Another big deal is identity columns that are using as primary keys. For two databases these keys can be same but represent different entities.
In my practice I face database merge task second time and here is how I handle it.
Step 1. Identify tables that must be merged.
If you need to merge only several tables of hundred you probably don’t want to have a deal with full database schema. You also definitely want to skip lookup tables such as “AddressType” it it holds only records like “1 | Home” and “2 | Business”.
use TargetDB;
go
declare @TablesToImport table
(
Name nvarchar(128)
)
insert into @TablesToImport (Name) values
('Users'), ('Orders'), ('Products'), ('Categories')
Step 2. Get information about identity columns.
Identity columns are important. Usually they are used as Primary Keys for table rows. But if two databases were working for different application instances you can think that even if identity primary keys are the same for User table for example they represent different entities and there should be no duplicate records. In this case you need to modify all identity primary keys in source database to make data graphs non-overlapped. But first, you need to identify these identity columns.
declare @TableInformation table
(
[Schema] nvarchar(128),
Name nvarchar(128),
IdentityColumn nvarchar(128),
MaxIdentity bigint
)
-- SCAN SYSTEM TABLES
insert into @TableInformation
(
[Schema],
[Name],
[IdentityColumn]
) select
TABLE_SCHEMA,
TABLE_NAME,
COLUMN_NAME
from INFORMATION_SCHEMA.COLUMNS
where COLUMNPROPERTY(
OBJECT_ID(TABLE_NAME),
COLUMN_NAME,
'IsIdentity') = 1
and OBJECTPROPERTY(
OBJECT_ID(TABLE_SCHEMA + '.' + TABLE_NAME),
'IsTable') = 1
and TABLE_NAME in
(
select [Name]
from @TablesToImport
)
Step 3. Calculate max identity value.
Now you have Table that contain all identity column information. Next you beed to find the greatedt identity value for all tables and calculate max value among all of your tables
declare @Schema nvarchar(128),
@Name NVARCHAR(128),
@IdentityColumn NVARCHAR(128);
declare TablesCursor cursor for
select [Schema], [Name], [IdentityColumn]
from @TableInformation
open TablesCursor
fetch next from TablesCursor
into @Schema, @Name, @IdentityColumn;
while @@FETCH_STATUS = 0
begin
declare @Select nvarchar (max),
@ParmDefinition nvarchar(500),
@Result bigint;
-- GENERATE DYNAMIC SQL STATEMENT
set @Select = N'select @Result =
max(' + @IdentityColumn + ') from ' + @Schema + '.' + @Name
set @ParmDefinition = N'@Result bigint output';
-- EXECUTE DYNAMIC SQL STATEMENT
exec sp_executesql @Select, @ParmDefinition, @Result = @Result output;
-- UPDATE MaxIdentity for Identity Column
update @TableInformation
set MaxIdentity = @Result
where [Schema] = @Schema
and [Name] = @Name
and [IdentityColumn] = @IdentityColumn
fetch next from TablesCursor
into @Schema, @Name, @IdentityColumn;
end
close TablesCursor
deallocate TablesCursor
-- DISPLAY TableInformation
select * from @TableInformation
-- DISPLAY MaxIdentity
select MAX(MaxIdentity) from @TableInformation
Step 4. Identify Foreign keys that needs to be incremented along with Primary keys.

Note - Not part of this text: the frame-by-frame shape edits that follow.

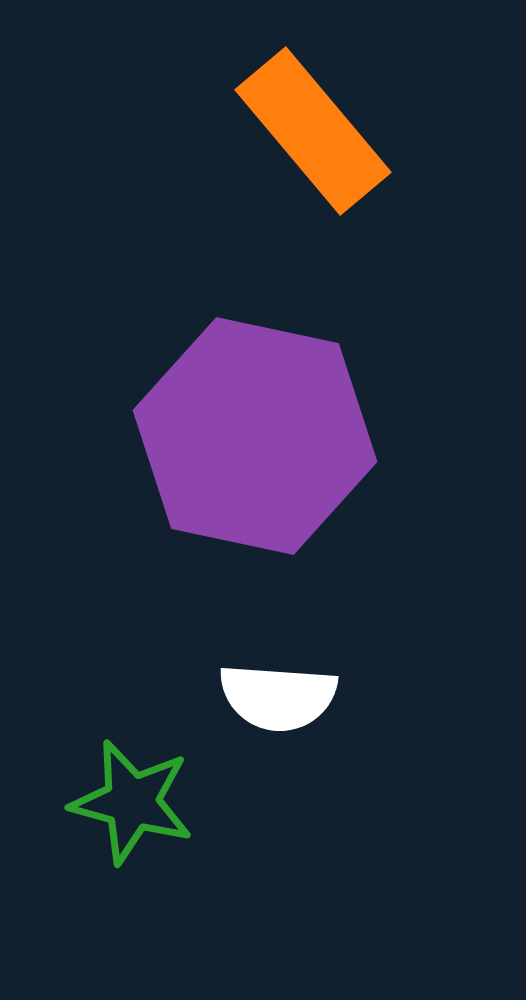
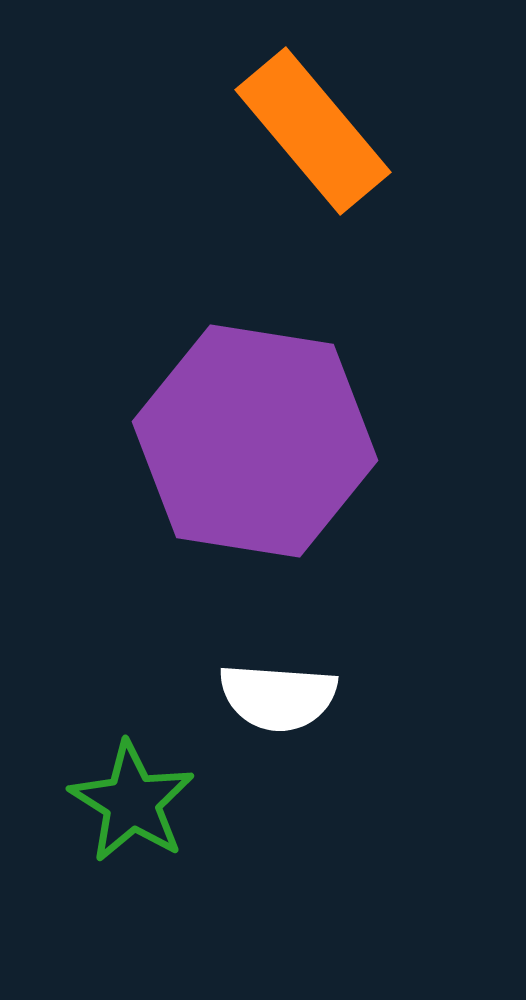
purple hexagon: moved 5 px down; rotated 3 degrees counterclockwise
green star: rotated 17 degrees clockwise
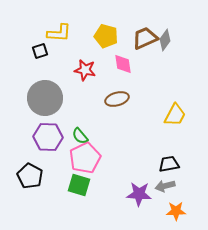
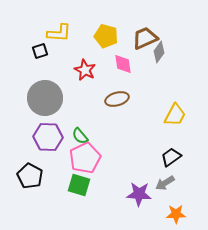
gray diamond: moved 6 px left, 12 px down
red star: rotated 15 degrees clockwise
black trapezoid: moved 2 px right, 7 px up; rotated 25 degrees counterclockwise
gray arrow: moved 3 px up; rotated 18 degrees counterclockwise
orange star: moved 3 px down
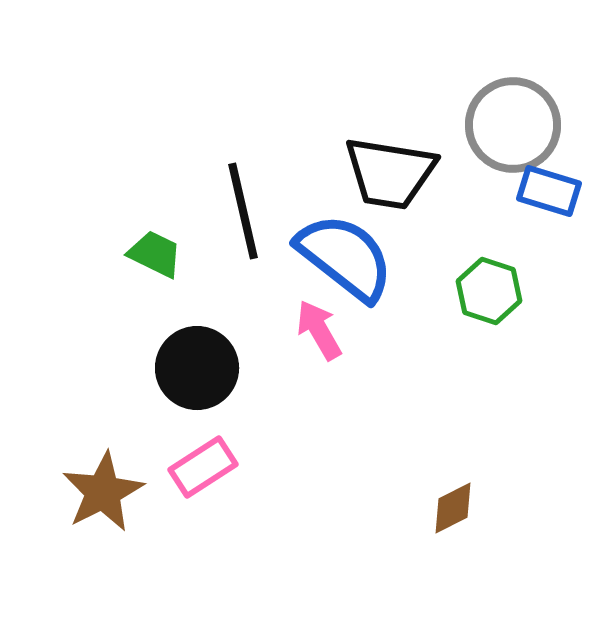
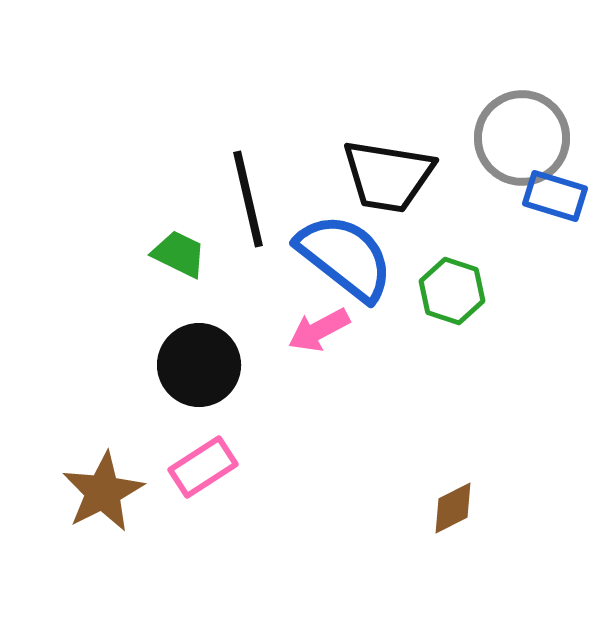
gray circle: moved 9 px right, 13 px down
black trapezoid: moved 2 px left, 3 px down
blue rectangle: moved 6 px right, 5 px down
black line: moved 5 px right, 12 px up
green trapezoid: moved 24 px right
green hexagon: moved 37 px left
pink arrow: rotated 88 degrees counterclockwise
black circle: moved 2 px right, 3 px up
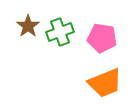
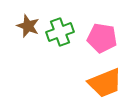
brown star: rotated 15 degrees counterclockwise
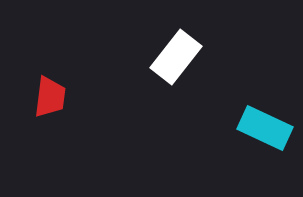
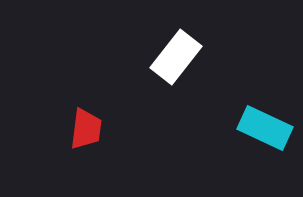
red trapezoid: moved 36 px right, 32 px down
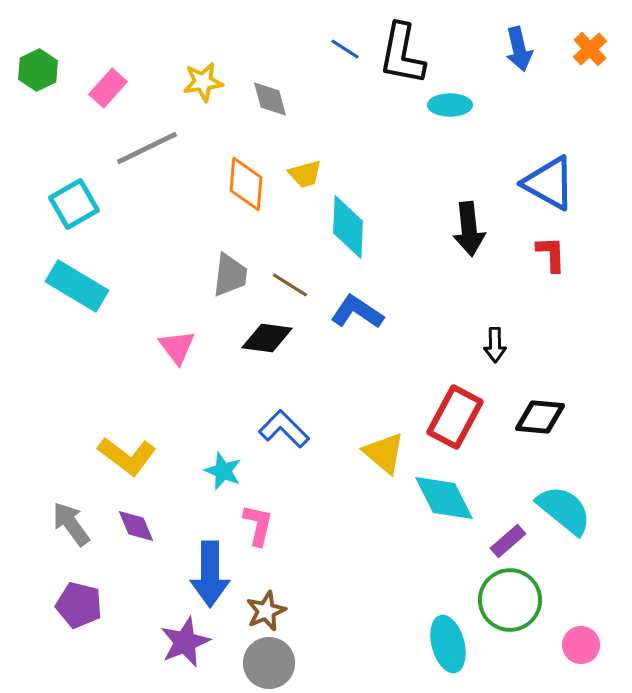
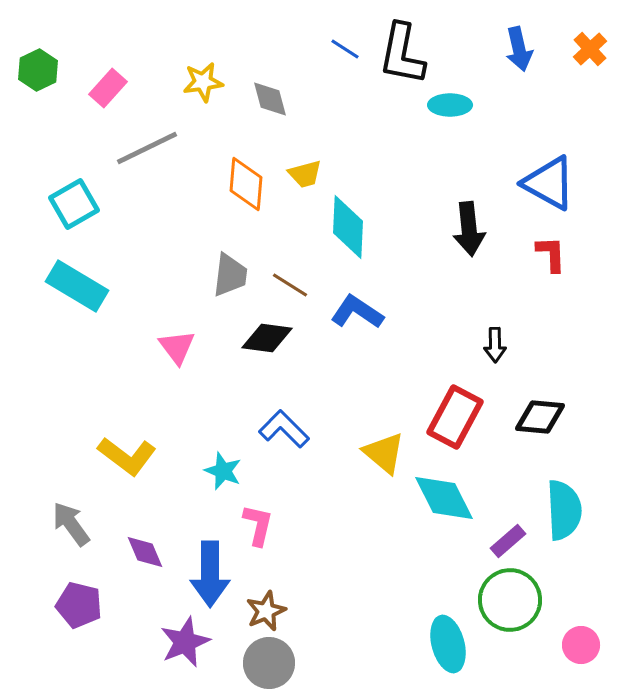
cyan semicircle at (564, 510): rotated 48 degrees clockwise
purple diamond at (136, 526): moved 9 px right, 26 px down
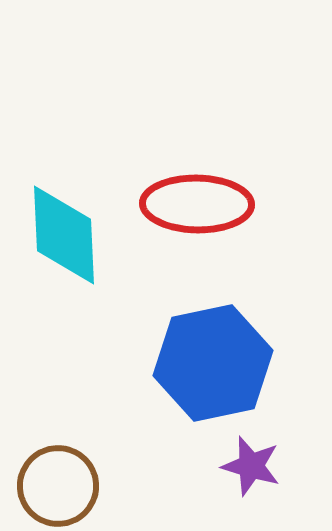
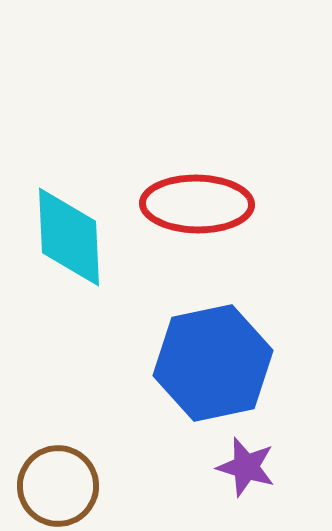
cyan diamond: moved 5 px right, 2 px down
purple star: moved 5 px left, 1 px down
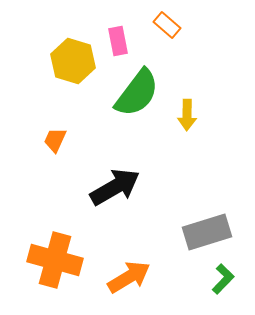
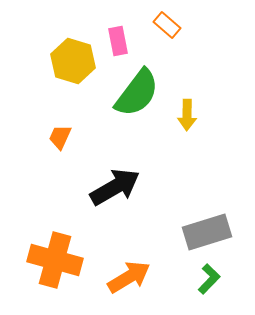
orange trapezoid: moved 5 px right, 3 px up
green L-shape: moved 14 px left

In step 3 you calculated the biggest identity value among all tables that must be merged. Now we are ready to increase all identities in source database. But you have to keep in mind that all references must not be broken. Because of that we have to identify all Foreign Keys for identity columns and increase them too.
use SourceDB;
go
declare @Increment bigint
set @Increment = 6000 -- value from step 3
declare @TablesToImport table
(
[Name] nvarchar(128)
)
insert into @TablesToImport (Name) values
('Users'), ('Orders'), ('Products'), ('Categories')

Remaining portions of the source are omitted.